Entity Resolution¶
Entity resolution is the process of matching text mentions to canonical entities in the system.
Overview¶
When extracting facts from content, mentions like "Paula", "P. Chen", or "Paula Chen" need to be resolved to a single canonical entity.
graph LR
M1["'Paula'"] --> R{EntityResolver}
M2["'P. Chen'"] --> R
M3["'Paula Chen'"] --> R
M4["'Chen, Paula'"] --> R
R --> E["Entity: Paula Chen"]
style M1 fill:#1E40AF,stroke:#1E3A8A,color:#FFFFFF
style M2 fill:#1E40AF,stroke:#1E3A8A,color:#FFFFFF
style M3 fill:#1E40AF,stroke:#1E3A8A,color:#FFFFFF
style M4 fill:#1E40AF,stroke:#1E3A8A,color:#FFFFFF
style R fill:#B45309,stroke:#92400E,color:#FFFFFF
style E fill:#047857,stroke:#065F46,color:#FFFFFF
Resolution Strategies¶
The resolver tries multiple strategies in order:
1. Exact Match¶
Direct match against canonical names:
# Looking for "Microsoft"
entity = facts.resolve_entity("Microsoft")
# Matches: Entity(name: "Microsoft")
2. Alias Match¶
Match against registered aliases:
# Entity has aliases: ["MS", "MSFT", "Microsoft Corp"]
entity = facts.resolve_entity("MSFT")
# Matches via alias
3. Fuzzy Match¶
Levenshtein distance for typos and variations:
# Looking for "Microsft" (typo)
entity = facts.resolve_entity("Microsft")
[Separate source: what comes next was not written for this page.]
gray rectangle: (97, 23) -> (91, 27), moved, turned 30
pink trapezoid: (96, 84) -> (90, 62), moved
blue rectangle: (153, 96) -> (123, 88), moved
# Fuzzy matches "Microsoft" if similarity > threshold
Configuration:
FactDb.configure do |config|
config.fuzzy_match_threshold = 0.85 # 85% similarity required
config.auto_merge_threshold = 0.95 # Auto-merge at 95%
end
4. Type-Constrained¶
Limit matches to specific entity types:
# Only match person entities
person = facts.resolve_entity("Paula", type: :person)
# Only match organizations
org = facts.resolve_entity("Platform", type: :organization)
Creating Entities¶
Basic Creation¶
With Aliases¶
entity = facts.entity_service.create(
"Paula Chen",
type: :person,
aliases: ["Paula", "P. Chen", "Chen, Paula"]
)
With Metadata¶
entity = facts.entity_service.create(
"Paula Chen",
type: :person,
aliases: ["Paula"],
metadata: {
department: "Engineering",
start_date: "2024-01-10",
employee_id: "E12345"
}
)
Managing Aliases¶
Add Alias¶
List Aliases¶
Remove Alias¶
Merging Entities¶
When duplicate entities are discovered:
# Merge entity2 into entity1
facts.entity_service.merge(
entity1.id, # Keep this one
entity2.id # Merge into entity1
)
# After merge:
# - entity2.resolution_status => "merged"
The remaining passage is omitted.